### Required action
Locate each line of the material that contains "сейчас", then return it.
╭─ Data shown
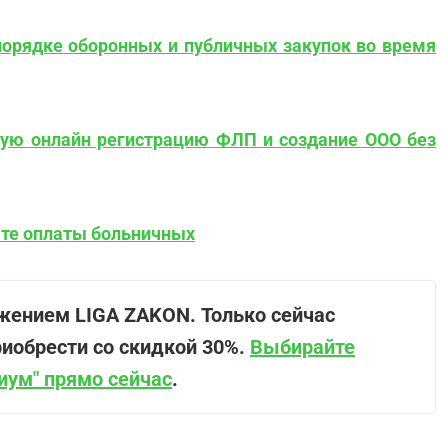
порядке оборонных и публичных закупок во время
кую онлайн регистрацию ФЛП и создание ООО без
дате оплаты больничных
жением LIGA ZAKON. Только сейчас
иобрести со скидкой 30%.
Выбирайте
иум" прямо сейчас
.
╰─
╭─ Data shown
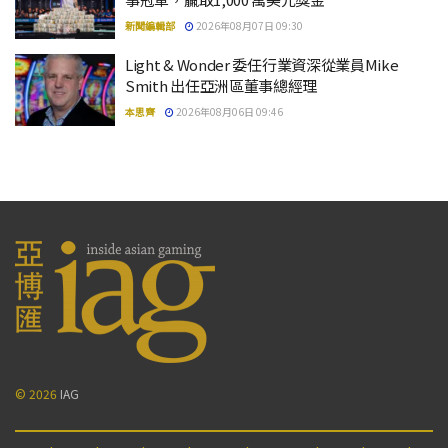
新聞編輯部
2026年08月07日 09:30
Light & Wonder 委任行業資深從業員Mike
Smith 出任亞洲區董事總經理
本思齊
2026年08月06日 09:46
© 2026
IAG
╰─
### Exercise answer
жением LIGA ZAKON. Только сейчас
иум" прямо сейчас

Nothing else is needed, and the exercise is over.